Dec 02 2008

Review: The Illearth War

Sometime later, Covenant climbed to his feet, hugging the pain in his chest. His voice was weak from the effort of speaking around his hurt. “Bannor.”


“Tell the High Lord about this. Tell her everything–about Trell and me–and Troy.”


“And, Bannor–”

The Bloodguard waited impassively.

“I wouldn’t do it again–attack a girl like that. I would take it back if I could.” He said it as if it were a promise that he owed Bannor for saving his life.

But Bannor gave no sign that he understood or cared what the Unbeliever was saying.

After a while, Covenant went on, “Bannor, you’re practically the only person around here who hasn’t at least tried to forgive me for anything.”

“The Bloodguard do not forgive.”

“I know. I remember. I should count my blessings.” With his arms wrapped around his chest to hold the pieces of himself together, he went back to his rooms.

Rating: ★★★★★

When I first read these books as a kid, The Illearth War was my least favorite. Middle books of trilogies are rarely the strongest anyway, since you don’t get the excitement of meeting a bunch of new characters or the climax of the ending. I didn’t like the fact that the main character from the entire first book disappeared for half of this one; and I didn’t like Hile Troy in the position of protagonist. Most of the interplay between Covenant and Elena went over my head at that age (probably a good thing). Foamfollower, one of the best characters of the first book, is missing in this one. All in all, I found it a disappointment.
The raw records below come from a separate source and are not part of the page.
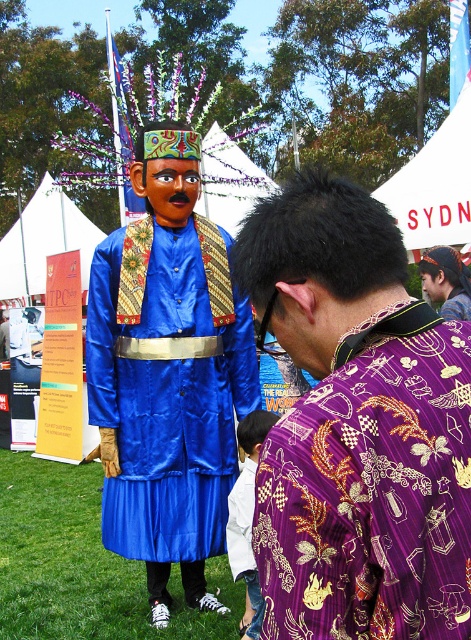 You are attending a cultural festival and see two people dressed in traditional clothing. One is wearing a blue satin robe at left and the other a purple batik shirt at center. Which person is standing to the left of the other?

The blue satin robe at left is positioned on the left side of the purple batik shirt at center, so the person wearing the blue satin robe at left is standing to the left of the person in the purple batik shirt at center.

You are a photographer at the event and want to capture both the blue satin figure at left and the blue satin robe at left in a single photo. However, you notice that focusing on one makes the other blurry. Which object should you focus on to ensure the one closer to you is sharp?

The blue satin figure at left is in front of the blue satin robe at left, so you should focus on the blue satin figure at left to ensure the closer object is sharp.

You are a photographer at the event and want to capture both the blue satin robe at left and the white cotton shirt at lower center in a single frame. Which clothing item should you focus on first to ensure both are in the frame?

Since the blue satin robe at left is taller than the white cotton shirt at lower center, you should focus on the blue satin robe at left first to ensure both are in the frame.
Reading it now, I like it much more and find it just as strong as the others. Hile Troy is the perfect contrast to Covenant: a man who was also whisked away from our world to the Land, but who embraces everything about it and wants to be a hero. He has none of Covenant’s fear of power, and dismisses Covenant’s prediction that he’s setting himself up for a fall. If you spent the first book wishing Covenant would stop crying about stuff and start blasting bad guys with his ring—well, Hile Troy is your guy.

Bannor really starts to comes to life as a character here, as he’s forced to take a more active role between Covenant and the Land. The scene I quoted above sums up Bannor and the Bloodguard: they’re completely devoted to their honor and the Vow they made to the Land, and the power of that Vow has given them a nearly unstoppable ability to keep it. But if it is ever broken, how will they handle that?
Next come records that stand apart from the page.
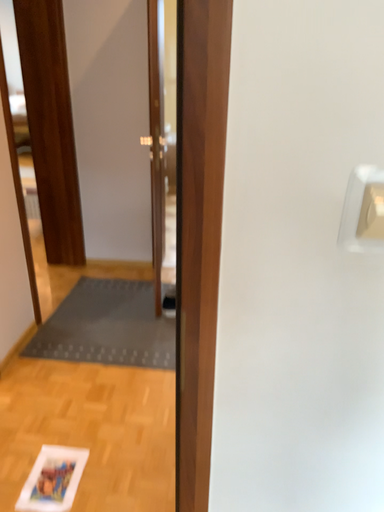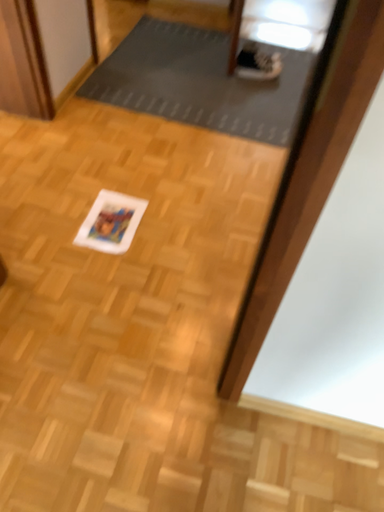 Question: How did the camera likely rotate when shooting the video?

Choices:
 (A) rotated left
 (B) rotated right

Answer: (A) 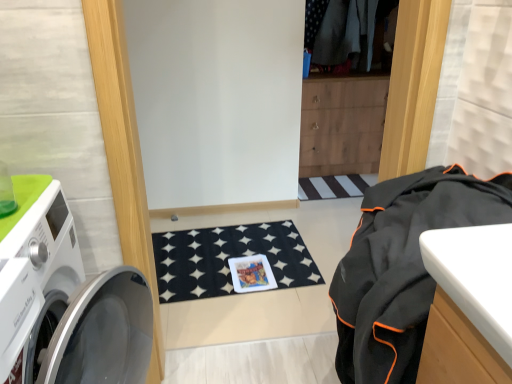 Question: Based on their positions, is black mesh bag at right located to the left or right of white glossy washing machine at left?

Choices:
 (A) right
 (B) left

Answer: (A)

Question: Is point (370, 354) positioned closer to the camera than point (29, 314)?

Choices:
 (A) closer
 (B) farther

Answer: (B)

Question: From the image's perspective, is black mesh bag at right above or below white glossy washing machine at left?

Choices:
 (A) below
 (B) above

Answer: (B)

Question: Is white glossy washing machine at left to the left or to the right of black mesh bag at right in the image?

Choices:
 (A) left
 (B) right

Answer: (A)

Question: Is point (58, 375) closer or farther from the camera than point (370, 283)?

Choices:
 (A) closer
 (B) farther

Answer: (B)

Question: Is white glossy washing machine at left in front of or behind black mesh bag at right in the image?

Choices:
 (A) behind
 (B) front

Answer: (B)

Question: In terms of height, does white glossy washing machine at left look taller or shorter compared to black mesh bag at right?

Choices:
 (A) tall
 (B) short

Answer: (A)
Mhoram starts to shine here too, especially when Troy puts the survival of the army on his shoulders. A main theme of these first three books is the balance between passion and control—Covenant’s wild magic and Elena’s desperation versus the stoicism of the Bloodguard and the Lords’ Oath of Peace. That develops further in the next book, but Mhoram starts to see the possibilities here.

There is also more action in this book than the first one, with two armies on the move and other things going on elsewhere. That partly reflects Hile Troy’s influence, as he’s very much a man of action who makes Covenant look like a man of sitting around and fretting. By the end of the book, I like Troy a lot. He may not always do the smartest thing, and definitely not the safest thing, but he always has the right intentions.